> _WORK TO COMPLETE_: After removing every image, reproduce the data exactly as it appears.

** DATA RECORDS follows **

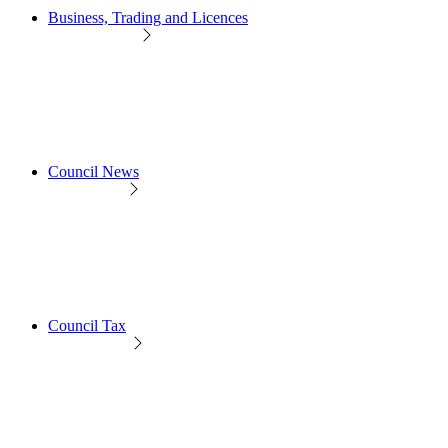
Business, Trading and Licences
Council News
Council Tax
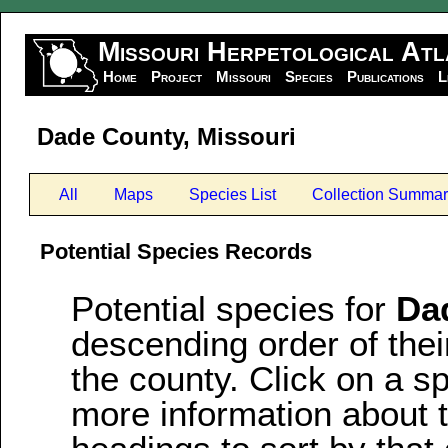
Missouri Herpetological Atl
Home
Project
Missouri
Species
Publications
L
Dade County, Missouri
All
Maps
Species List
Collection Summar
Potential Species Records
Potential species for
Da
descending order of thei
the county. Click on a 
more information about 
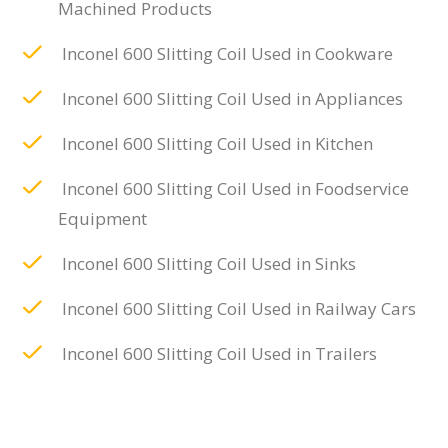
Machined Products
Inconel 600 Slitting Coil Used in Cookware
Inconel 600 Slitting Coil Used in Appliances
Inconel 600 Slitting Coil Used in Kitchen
Inconel 600 Slitting Coil Used in Foodservice
Equipment
Inconel 600 Slitting Coil Used in Sinks
Inconel 600 Slitting Coil Used in Railway Cars
Inconel 600 Slitting Coil Used in Trailers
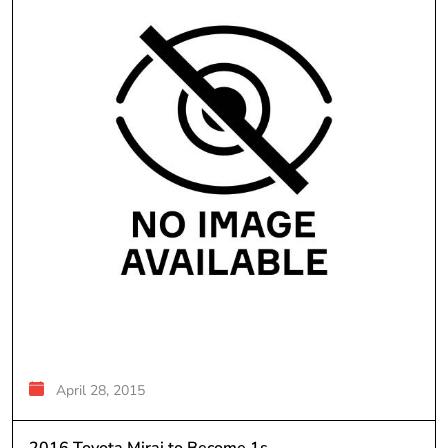
April 28, 2015
2016 Toyota Mirai to Become 1s...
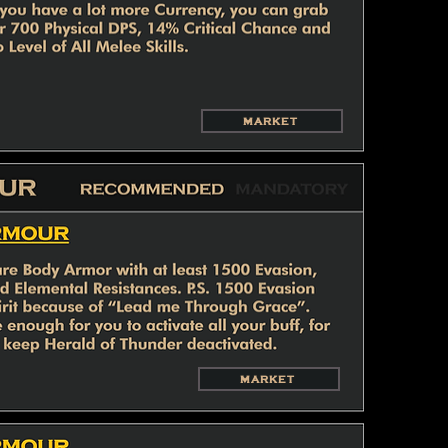
MARKET
MARKET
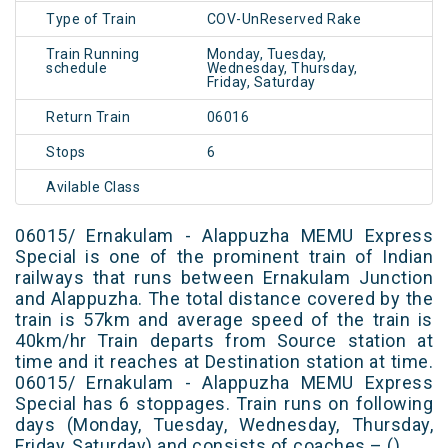
Type of Train
COV-UnReserved Rake
Train Running
Monday, Tuesday,
schedule
Wednesday, Thursday,
Friday, Saturday
Return Train
06016
Stops
6
Avilable Class
06015/ Ernakulam - Alappuzha MEMU Express
Special is one of the prominent train of Indian
railways that runs between Ernakulam Junction
and Alappuzha. The total distance covered by the
train is 57km and average speed of the train is
40km/hr Train departs from Source station at
time and it reaches at Destination station at time.
06015/ Ernakulam - Alappuzha MEMU Express
Special has 6 stoppages. Train runs on following
days (Monday, Tuesday, Wednesday, Thursday,
Friday, Saturday) and consists of coaches – ()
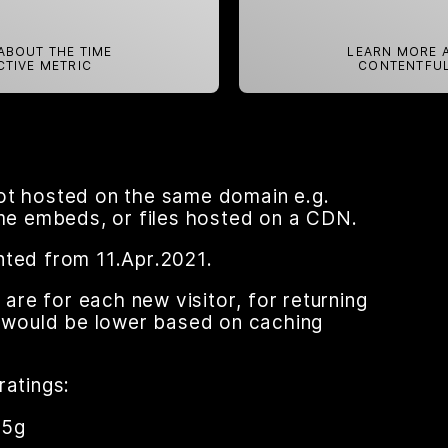
ABOUT THE TIME
LEARN MORE A
CTIVE METRIC
CONTENTFUL
ot hosted on the same domain e.g.
ame embeds, or files hosted on a CDN.
nted from 11.Apr.2021.
re for each new visitor, for returning
nt would be lower based on caching
ratings:
95g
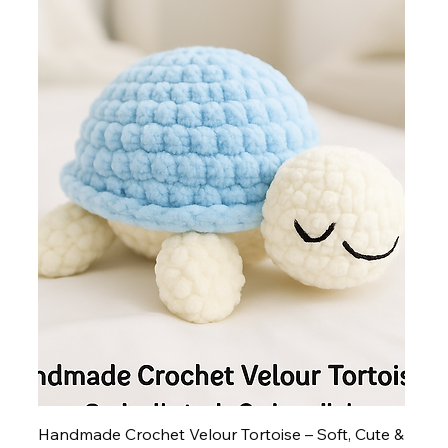
Handmade Crochet Velour Tortoise – Soft, Cute &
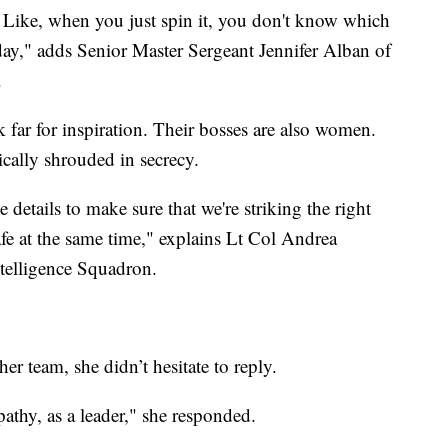
oy. Like, when you just spin it, you don't know which
t day," adds Senior Master Sergeant Jennifer Alban of
.
far for inspiration. Their bosses are also women.
pically shrouded in secrecy.
he details to make sure that we're striking the right
afe at the same time," explains Lt Col Andrea
elligence Squadron.
r team, she didn’t hesitate to reply.
athy, as a leader," she responded.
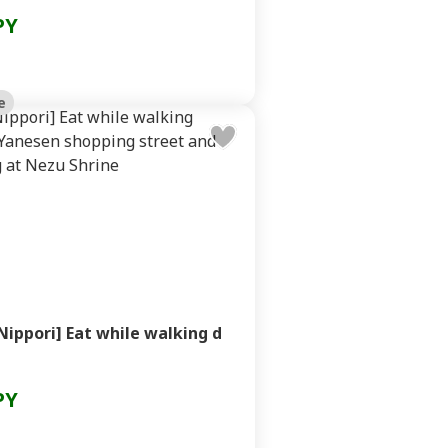
PY
e
Nippori] Eat while walking d
PY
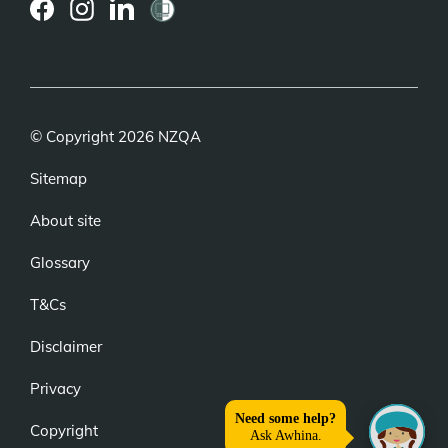
(external
(external
(external
link)
link)
link)
© Copyright 2026 NZQA
Sitemap
About site
Glossary
T&Cs
Disclaimer
Privacy
Copyright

** End of DATA RECORDS **

> _WRITTEN REPLY_:
Business, Trading and Licences
Council News
Council Tax
Missouri Herpetological Atl
Home
Project
Missouri
Species
Publications
L
Dade County, Missouri
All
Maps
Species List
Collection Summar
Potential Species Records
Potential species for
Da
descending order of thei
the county. Click on a 
more information about 
Machined Products
Inconel 600 Slitting Coil Used in Cookware
Inconel 600 Slitting Coil Used in Appliances
Inconel 600 Slitting Coil Used in Kitchen
Inconel 600 Slitting Coil Used in Foodservice
Equipment
Inconel 600 Slitting Coil Used in Sinks
Inconel 600 Slitting Coil Used in Railway Cars
Inconel 600 Slitting Coil Used in Trailers
April 28, 2015
2016 Toyota Mirai to Become 1s...
MARKET
MARKET
Type of Train
COV-UnReserved Rake
Train Running
Monday, Tuesday,
schedule
Wednesday, Thursday,
Friday, Saturday
Return Train
06016
Stops
6
Avilable Class
06015/ Ernakulam - Alappuzha MEMU Express
Special is one of the prominent train of Indian
railways that runs between Ernakulam Junction
and Alappuzha. The total distance covered by the
train is 57km and average speed of the train is
40km/hr Train departs from Source station at
time and it reaches at Destination station at time.
06015/ Ernakulam - Alappuzha MEMU Express
Special has 6 stoppages. Train runs on following
days (Monday, Tuesday, Wednesday, Thursday,
Friday, Saturday) and consists of coaches – ()
ABOUT THE TIME
LEARN MORE A
CTIVE METRIC
CONTENTFUL
ot hosted on the same domain e.g.
ame embeds, or files hosted on a CDN.
nted from 11.Apr.2021.
re for each new visitor, for returning
nt would be lower based on caching
ratings:
95g
Handmade Crochet Velour Tortoise – Soft, Cute &
oy. Like, when you just spin it, you don't know which
t day," adds Senior Master Sergeant Jennifer Alban of
.
far for inspiration. Their bosses are also women.
pically shrouded in secrecy.
he details to make sure that we're striking the right
afe at the same time," explains Lt Col Andrea
elligence Squadron.
r team, she didn’t hesitate to reply.
athy, as a leader," she responded.
PY
e
Nippori] Eat while walking d
PY
(external
(external
(external
link)
link)
link)
© Copyright 2026 NZQA
Sitemap
About site
Glossary
T&Cs
Disclaimer
Privacy
Copyright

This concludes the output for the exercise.